Re: do shell script without blocking?
Re: do shell script without blocking?
- Subject: Re: do shell script without blocking?
- From: Paul Berkowitz <email@hidden>
- Date: Wed, 16 Feb 2005 09:58:36 -0800
According to "Unix Power Tools" (O'Reilly), p. 756, the 2>&1 is used here by
bash and tcsh (but not csh) to mean "send standard error (file descriptor 2)

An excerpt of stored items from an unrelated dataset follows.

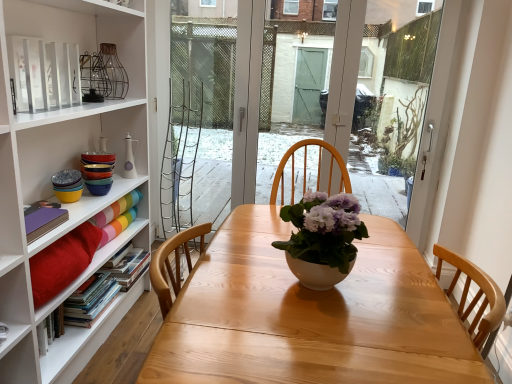 The image size is (512, 384). What do you see at coordinates (116, 209) in the screenshot? I see `matte rainbow paper at left, which ranks as the 4th book in bottom-to-top order` at bounding box center [116, 209].

What do you see at coordinates (129, 159) in the screenshot? This screenshot has height=384, width=512. I see `matte white vase at upper left` at bounding box center [129, 159].

Where is `white matte vase at center`? This screenshot has height=384, width=512. white matte vase at center is located at coordinates (322, 238).

Describe the element at coordinates (322, 238) in the screenshot. I see `white matte vase at center` at that location.

In the scene shown: What is the approximate height of wooden table at center?

wooden table at center is 20.61 inches tall.

Find the location of a particular element. The height and width of the screenshot is (384, 512). wooden table at center is located at coordinates (310, 316).

This screenshot has height=384, width=512. Identify the location of hardcover book at left, acting as the fourth book starting from the top. (91, 301).

Looking at this image, measure the distance between purple matte book at left, the third book ordered from the bottom, and camera.

They are 4.60 feet apart.

What do you see at coordinates (130, 267) in the screenshot? The image size is (512, 384). I see `hardcover books at left, arranged as the 3th book when viewed from the top` at bounding box center [130, 267].

Based on the photo, in order to face hardcover books at left, arranged as the 3th book when viewed from the top, should I rotate leftwards or rightwards?

You should rotate left by 17.199 degrees.

This screenshot has width=512, height=384. What are the coordinates of `matte rainbow paper at left, which ranks as the 4th book in bottom-to-top order` in the screenshot? It's located at (116, 209).

Looking at this image, from the image's perspective, which is above, wooden table at center or matte white vase at upper left?

matte white vase at upper left is shown above in the image.

Does wooden table at center come in front of matte white vase at upper left?

Yes, wooden table at center is closer to the camera.

Can you confirm if wooden table at center is thinner than matte white vase at upper left?

No, wooden table at center is not thinner than matte white vase at upper left.

Between wooden table at center and matte white vase at upper left, which one appears on the right side from the viewer's perspective?

From the viewer's perspective, wooden table at center appears more on the right side.

From the image's perspective, does hardcover book at left, acting as the 1th book starting from the bottom, appear lower than purple matte book at left, the third book ordered from the bottom?

Yes.

Considering the relative sizes of hardcover book at left, acting as the fourth book starting from the top, and purple matte book at left, the second book positioned from the top, in the image provided, is hardcover book at left, acting as the fourth book starting from the top, taller than purple matte book at left, the second book positioned from the top,?

Yes.

Would you say hardcover book at left, acting as the fourth book starting from the top, is outside purple matte book at left, the third book ordered from the bottom?

Yes, hardcover book at left, acting as the fourth book starting from the top, is not within purple matte book at left, the third book ordered from the bottom.

Can we say hardcover books at left, the 2th book ordered from the bottom, lies outside purple matte book at left, the second book positioned from the top?

Yes.

Is the surface of hardcover books at left, the 2th book ordered from the bottom, in direct contact with purple matte book at left, the third book ordered from the bottom?

No, hardcover books at left, the 2th book ordered from the bottom, is not in contact with purple matte book at left, the third book ordered from the bottom.

From a real-world perspective, is hardcover books at left, arranged as the 3th book when viewed from the top, over purple matte book at left, the third book ordered from the bottom?

No, from a real-world perspective, hardcover books at left, arranged as the 3th book when viewed from the top, is not above purple matte book at left, the third book ordered from the bottom.

How distant is hardcover book at left, acting as the 1th book starting from the bottom, from matte white vase at upper left?

hardcover book at left, acting as the 1th book starting from the bottom, is 24.82 inches away from matte white vase at upper left.

What's the angular difference between hardcover book at left, acting as the 1th book starting from the bottom, and matte white vase at upper left's facing directions?

1.28 degrees separate the facing orientations of hardcover book at left, acting as the 1th book starting from the bottom, and matte white vase at upper left.

Can you confirm if hardcover book at left, acting as the 1th book starting from the bottom, is wider than matte white vase at upper left?

Yes.

From the image's perspective, is hardcover book at left, acting as the 1th book starting from the bottom, located above or below matte white vase at upper left?

hardcover book at left, acting as the 1th book starting from the bottom, is situated lower than matte white vase at upper left in the image.

Is hardcover book at left, acting as the fourth book starting from the top, at the back of purple matte book at left, the third book ordered from the bottom?

No, purple matte book at left, the third book ordered from the bottom, is not facing away from hardcover book at left, acting as the fourth book starting from the top.

Considering the sizes of objects purple matte book at left, the third book ordered from the bottom, and hardcover book at left, acting as the fourth book starting from the top, in the image provided, who is wider, purple matte book at left, the third book ordered from the bottom, or hardcover book at left, acting as the fourth book starting from the top,?

hardcover book at left, acting as the fourth book starting from the top, is wider.

Does purple matte book at left, the third book ordered from the bottom, appear on the right side of hardcover book at left, acting as the fourth book starting from the top?

No, purple matte book at left, the third book ordered from the bottom, is not to the right of hardcover book at left, acting as the fourth book starting from the top.

How different are the orientations of hardcover books at left, arranged as the 3th book when viewed from the top, and matte rainbow paper at left, which ranks as the 4th book in bottom-to-top order, in degrees?

4.01 degrees separate the facing orientations of hardcover books at left, arranged as the 3th book when viewed from the top, and matte rainbow paper at left, which ranks as the 4th book in bottom-to-top order.

Is hardcover books at left, arranged as the 3th book when viewed from the top, inside or outside of matte rainbow paper at left, the first book from the top?

hardcover books at left, arranged as the 3th book when viewed from the top, exists outside the volume of matte rainbow paper at left, the first book from the top.

Is hardcover books at left, arranged as the 3th book when viewed from the top, smaller than matte rainbow paper at left, which ranks as the 4th book in bottom-to-top order?

No, hardcover books at left, arranged as the 3th book when viewed from the top, is not smaller than matte rainbow paper at left, which ranks as the 4th book in bottom-to-top order.

Is hardcover books at left, arranged as the 3th book when viewed from the top, far from matte rainbow paper at left, which ranks as the 4th book in bottom-to-top order?

hardcover books at left, arranged as the 3th book when viewed from the top, is near matte rainbow paper at left, which ranks as the 4th book in bottom-to-top order, not far away.

Can you confirm if purple matte book at left, the second book positioned from the top, is positioned to the left of matte white vase at upper left?

Yes.

In the scene shown: Could you tell me if purple matte book at left, the second book positioned from the top, is facing matte white vase at upper left?

No, purple matte book at left, the second book positioned from the top, is not oriented towards matte white vase at upper left.

Considering the positions of points (59, 215) and (126, 173), is point (59, 215) farther from camera compared to point (126, 173)?

That is False.

Considering the relative sizes of purple matte book at left, the third book ordered from the bottom, and matte white vase at upper left in the image provided, is purple matte book at left, the third book ordered from the bottom, taller than matte white vase at upper left?

No.

Identify the location of vase above the wooden table at center (from a real-world perspective). The height and width of the screenshot is (384, 512). (129, 159).

I want to click on book that is in front of the hardcover book at left, acting as the fourth book starting from the top, so click(x=42, y=219).

From the image, which object appears to be nearer to hardcover books at left, the 2th book ordered from the bottom, matte white vase at upper left or wooden table at center?

The object closer to hardcover books at left, the 2th book ordered from the bottom, is matte white vase at upper left.

When comparing their distances from hardcover books at left, arranged as the 3th book when viewed from the top, does hardcover book at left, acting as the 1th book starting from the bottom, or matte white vase at upper left seem closer?

Based on the image, hardcover book at left, acting as the 1th book starting from the bottom, appears to be nearer to hardcover books at left, arranged as the 3th book when viewed from the top.

Based on their spatial positions, is purple matte book at left, the second book positioned from the top, or hardcover book at left, acting as the fourth book starting from the top, further from hardcover books at left, the 2th book ordered from the bottom?

purple matte book at left, the second book positioned from the top, is positioned further to the anchor hardcover books at left, the 2th book ordered from the bottom.

Which object lies nearer to the anchor point matte white vase at upper left, matte rainbow paper at left, which ranks as the 4th book in bottom-to-top order, or wooden table at center?

matte rainbow paper at left, which ranks as the 4th book in bottom-to-top order, is positioned closer to the anchor matte white vase at upper left.

Which object lies nearer to the anchor point white matte vase at center, matte white vase at upper left or matte rainbow paper at left, which ranks as the 4th book in bottom-to-top order?

The object closer to white matte vase at center is matte rainbow paper at left, which ranks as the 4th book in bottom-to-top order.

From the image, which object appears to be nearer to wooden table at center, hardcover books at left, arranged as the 3th book when viewed from the top, or purple matte book at left, the second book positioned from the top?

purple matte book at left, the second book positioned from the top, is closer to wooden table at center.

When comparing their distances from purple matte book at left, the second book positioned from the top, does matte rainbow paper at left, the first book from the top, or wooden table at center seem further?

wooden table at center is further to purple matte book at left, the second book positioned from the top.

When comparing their distances from purple matte book at left, the second book positioned from the top, does matte rainbow paper at left, the first book from the top, or hardcover books at left, arranged as the 3th book when viewed from the top, seem further?

The object further to purple matte book at left, the second book positioned from the top, is hardcover books at left, arranged as the 3th book when viewed from the top.

This screenshot has width=512, height=384. I want to click on houseplant positioned between wooden table at center and hardcover books at left, arranged as the 3th book when viewed from the top, from near to far, so click(x=322, y=238).

Find the location of a particular element. book located between purple matte book at left, the second book positioned from the top, and matte rainbow paper at left, the first book from the top, in the depth direction is located at coordinates (91, 301).

You are a GUI agent. You are given a task and a screenshot of the screen. Output one action in this format:
    pyautogui.click(x=<x>, y=<y>)
    Task: Click on the houseplant positioned between wooden table at center and matte white vase at upper left from near to far
    
    Given the screenshot: What is the action you would take?
    pyautogui.click(x=322, y=238)

Identify the location of houseplant between wooden table at center and matte rainbow paper at left, the first book from the top, from front to back. (322, 238).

to the same place standard output (file descriptor 1) is going". I.e., it
relieves you from having to know or specify _where_ stdout is going. You
don't need to create a temporary file or anything else. Wherever stdout goes
(in this case, back to the script result) stderr will go too.
--
Paul Berkowitz
> From: Stephen Jonke <email@hidden>
> Date: Wed, 16 Feb 2005 11:43:19 -0500
> To: AppleScript <email@hidden>
> Subject: Re: do shell script without blocking?
>
> What does the & mean in that context? 2>&1 as opposed to 2>1?
>
> Steve
>
> On Feb 16, 2005, at 10:24 AM, Martin Orpen wrote:
>> 1 = stdout (output)
>> 2 = stderr (error)
>>
>> 2>&1 sends ouput 2 to the same destination as output 1
>>
>> You'll often see that 2 (and sometimes 1) is redirected to /dev/null
>> which
>> is also known as the bitbucket and means that you don't get bothered by
>> error messages littering your logs and script output.